So what does that mean for your investments?
US politicians just don't understand Europe
Europe's woes just keep growing. As if Greece wasn't enough, this morning credit rating agency Standard & Poor's downgraded Italy's credit rating by a notch. It can't have been unexpected, but it hardly put a spring in the step of Asian investors.
The idea of Greece leaving the euro is, by some estimates, too awful to contemplate (as my colleague Merryn Somerset Webb discusses here: Why the cost of letting Greece go is just too high).
But the notion of Europe clubbing together to underwrite the debts of a nation that shows no real sign of being able to change its ways is also pretty far-fetched. For that to be palatable to Germany and other northern European countries, you'd basically need German tax collectors to impose their rules on Greek citizens. Which would in turn require a massive step towards a federal Europe.
What's wrong with that idea? The Americans certainly seem to like it. "There must be a reduction in the financial autonomy of member states if the common currency is to survive", proclaims former US Treasury Secretary Lawrence Summers in the Financial Times.
In the process, he sums up why US politicians just don't get it when it comes to Europe. Because Greece isn't California. And Germany isn't Texas.
What do I mean? Texans and Californians are all Americans when push comes to shove. Germans and Greeks are Europeans in name only. That warm patriotic glow extends only to their national borders, not to the west coast of Portugal.
As Gideon Rachman notes in this morning's FT, this is the fundamental problem with the euro. People put their national identity ahead of any notion of a European identity. Which is perfectly understandable, not to mention blindingly obvious.
So when national interests conflict with European interests (ie when Germans are told they need to act as open-ended guarantor for the Greeks), there's no contest.
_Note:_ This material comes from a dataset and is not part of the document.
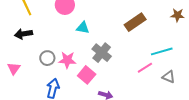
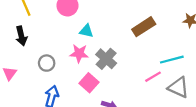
black arrow: (23, 34) -> (21, 36), turned -96
pink star: (67, 60) -> (79, 53), moved
gray triangle: (169, 77) -> (178, 87), size x1.5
There is no sneaky way to prevent a Greek default
However, where Rachman really hits the nail on the head is when he describes the European political process. "I have always believed that steps towards deeper European unity work best when they are technical-sounding, hard to understand, and not subject to the approval of voters."
In other words, any route out of this crisis has to be a sneaky one. Trouble is, Europe has reached the point where there are no sneaky options left. A eurozone-wide bond would need approval and a new treaty. Meanwhile, any attempt by the European Central Bank to print money and embark on an open-ended buying spree of Greek, Spanish and Portuguese bonds is bound to come up against resistance from Germany.
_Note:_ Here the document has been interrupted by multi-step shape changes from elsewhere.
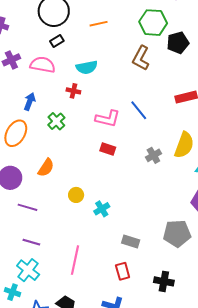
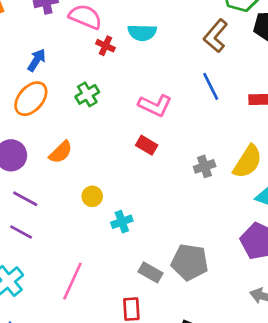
red cross: (73, 91) -> (105, 46), moved
blue arrow: (30, 101) -> (37, 60), moved
blue line: (139, 110) -> (211, 86), moved
gray pentagon: (177, 234) -> (190, 262), moved
purple line: (31, 242) -> (21, 232), moved

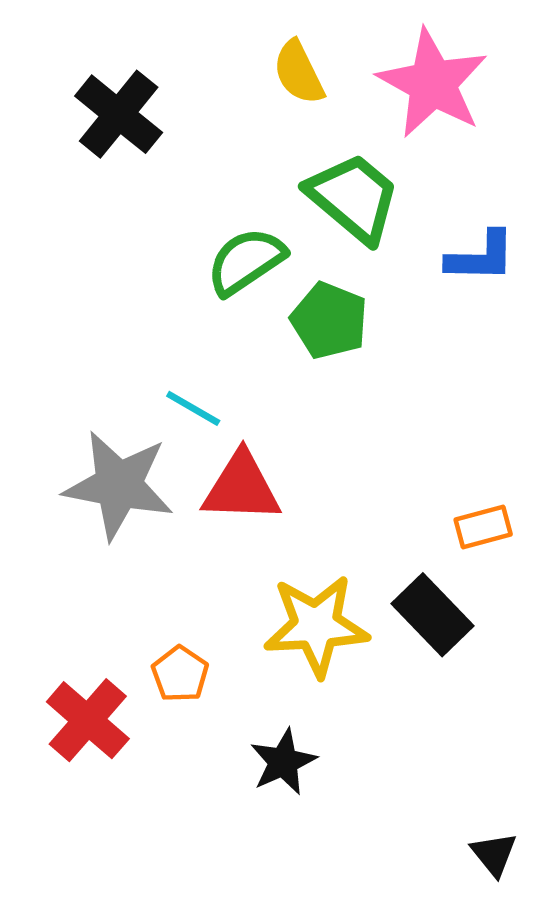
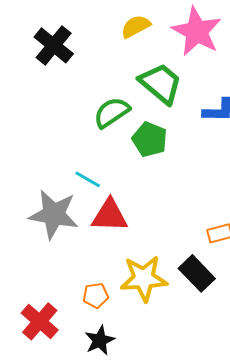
yellow semicircle: (299, 72) -> (136, 26), turned 88
orange pentagon: (180, 674) -> (96, 295), moved, turned 30
black star: (283, 762) -> (100, 340), moved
I know it's old-fashioned to talk about 'moral hazard', but this is yet another situation that sums up why it's such an important factor to consider when you're trying to get a handle on the big picture in economics.
Europe's politicians have never really had to make the case for a united Europe. Because if the electorate disagreed with them, they pushed it through anyway. So they always took the easy way out of any uncomfortable situations.
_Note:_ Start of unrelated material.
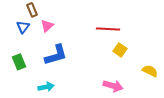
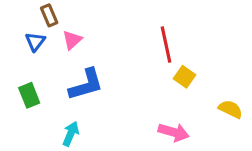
red line: (108, 29) -> (166, 45), turned 75
cyan arrow: (46, 87) -> (71, 134), turned -56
But now there is no easy way out. Say they'd fought their corner honestly in the first place. Say they had actually persuaded voters of the benefits of euro membership. Their citizens would now feel that they had some responsibility for this situation, and might be more inclined to back steps to hold the whole project together.
As it is, trying to make the case for a united Europe at a time when the euro seems more like a millstone than something to defend, is almost impossible.
Sure, Greece leaving the euro might be unthinkable. Up until summer 2007, a run on a British bank was unthinkable but it happened. Up until September 2008, the idea that the global financial system might disintegrate overnight was unthinkable but it happened.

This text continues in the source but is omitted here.